Walter Murch Response

I thought this quote/short article thing was really interesting, especially when I reread it directly after reading the Bela Balazs article for this week. When reading it in class, I completely agreed that it was strange that the first sense we have in life does not stick with us once the other senses come. In many other aspects of our early life, our first impressions do stick. Our young years are said to be the best years to teach children everything from good manners, to multiple languages, to family relations. Even when we get older and become independent, our first experiences and habits tend to stick with us. I would think that spending 4 and a half months in a sack of nastiness that I probably wouldn't want to see anyhow, and having my only relief from what I can only imagine being a crappy period in my life, be the ability to hear everything around me including love from my parents and brothers, that I would not forget that first impression so quickly. Even though I much prefer to have the ability to see, obviously, I felt like the natural path for people to take would be to use sight as an accompaniment to sound, rather than vice versa.

Once I read the Balazs article, I started to understand parts of the question that Murch left unanswered. While Balazs does back up my thought that sight should accompany sound by pointing out that "science tell us in fact that the ear can distinguish more delicate nuances than our eye", he also explains the pitfalls of hearing that does not occur with sight. He explains that while our ears are more perceptive to subtle differences, sounds cannot be isolated from its acoustic environment as, in the context of the article, a close up shot in a film can be isolated from its visual environment.

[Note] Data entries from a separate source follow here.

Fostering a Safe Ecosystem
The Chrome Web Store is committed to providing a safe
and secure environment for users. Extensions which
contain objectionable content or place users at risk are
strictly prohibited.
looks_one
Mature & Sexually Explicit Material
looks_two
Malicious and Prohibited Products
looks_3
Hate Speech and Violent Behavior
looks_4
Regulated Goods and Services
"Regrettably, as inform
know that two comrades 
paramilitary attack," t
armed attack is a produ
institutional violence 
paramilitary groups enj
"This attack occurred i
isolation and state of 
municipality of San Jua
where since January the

In relation to the cinema, I absolutely love the sound track of a film. When making a project of my own, the sound effects, voice over and music can change the mood and tone of the film entirely. When I am in a theater I like the sound to be really loud because it is truly what draws me into the visuals of a film. However, it is true that when I leave the theater, I rarely talk about the sound, but about the movie, and therefore the visuals. But my decision on whether the movie was great or terrible is greatly influenced by the sound, even if it is in a more subtle way.

Thursday, August 19, 2010

Reading Responses

Intro to "Avant-Garde Film"
I thought this article was pretty interesting, mainly because I really don't know much about the history of experimental filmmaking aside from what I learned in 6x1. I thought it was a really good point that even when people make films that are as far from conventional as humanly possible, dominant cinema is still implied because commercial film is what is drilled into our heads since birth. I never thought of it that way, that how I react to "avant-garde" is entirely related to my relationship with dominant cinema, but I guess it is true. I thought that was interesting because I always try to keep an open mind, but I suppose this isn't entirely my fault. I also thought it was interesting that MacDonald connected "pioneer" avant garde filmmakers of the 1960s to the pioneers of original movie making. It makes me wonder that if those first movie makers went the route of "avant-garde" from the very beginning, if what we now consider "conventional" would be the road less taken.

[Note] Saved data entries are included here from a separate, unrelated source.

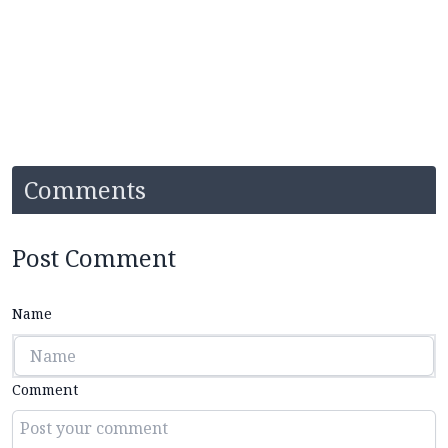
Comments
Post Comment
Name
Comment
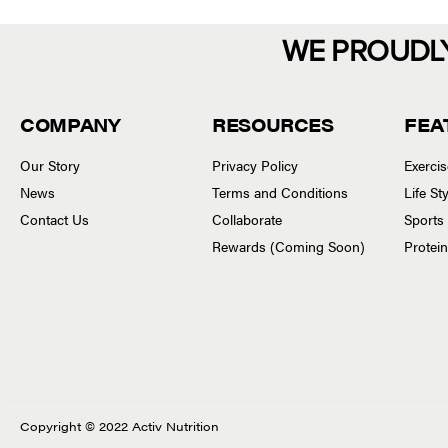
WE PROUDL
COMPANY
RESOURCES
FEA
Our Story
Privacy Policy
Exerci
News
Terms and Conditions
Life S
Contact Us
Collaborate
Sports
Rewards (Coming Soon)
Protei
Copyright © 2022 Activ Nutrition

The Film as an Original Art Form
mm I'm not sure I buy into this one. It seemed to be way more judgmental than I would agree with. He seemed to be saying that just because narrative film borrows from other mediums that it is therefore inferior to documentary and experimental filmmaking, which is in his opinion more "pure". That seems strange to me because before film, artists still borrowed ideas from other mediums, and I don't see how it was okay for other types of art but not for film. Painters paint stories that they read from ancient literature or the bible, and sometimes writers write stories based on paintings or sculptures that they see. Some painters make extremely realistic images, and others are more "experimental" work. I feel like film has many parallels to other art forms, and it doesn't make sense that all of those similarities that film has with the "original" art forms are the same qualities that Richter is using to accuse film of being unoriginal.

Artist Manifesto











As a person, I believe in living to learn, explore, and enjoy the resources that I have. As an artist, I feel that it is important to bring those values into my work. I love to capture real life rather than the imaginary, which come in various forms, whether it is capturing a real person or event in the form or documentary, or attempting to capture my own real feelings and interests in the form of experimental filmmaking.
As a person I would rather spend my money on experiences and memories rather than plastic toys that will be forgotten the next year. Memories are never forgotten when they are captured on film, whether it is a single moment, or a year's worth of memories in motion.
I love to buy from garage sales, because buying a bike that was loved and has a long history is far more meaningful than a shiny new bike from a factory. In my experimental art, I love to take used objects and forgotten toys and give them a new life of abstraction and meaning through film. While I am far from perfect, I strive to live for the moment, learn everything I can, and reuse what I have to create new and honest work and experiences.